Your task is to restate every entry below word for word and omit the images.

--- START ---

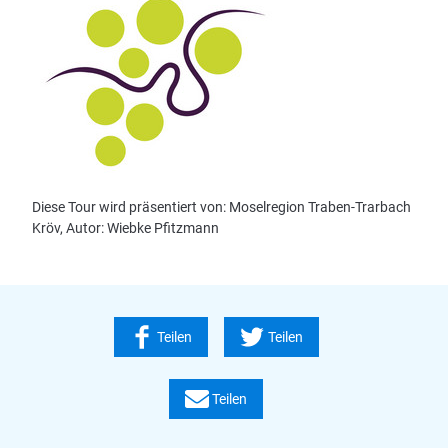
Diese Tour wird präsentiert von: Moselregion Traben-Trarbach
Kröv, Autor: Wiebke Pfitzmann
Teilen
Teilen
Teilen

--- END ---

*Written answer*:
Diese Tour wird präsentiert von: Moselregion Traben-Trarbach
Kröv, Autor: Wiebke Pfitzmann
Teilen
Teilen
Teilen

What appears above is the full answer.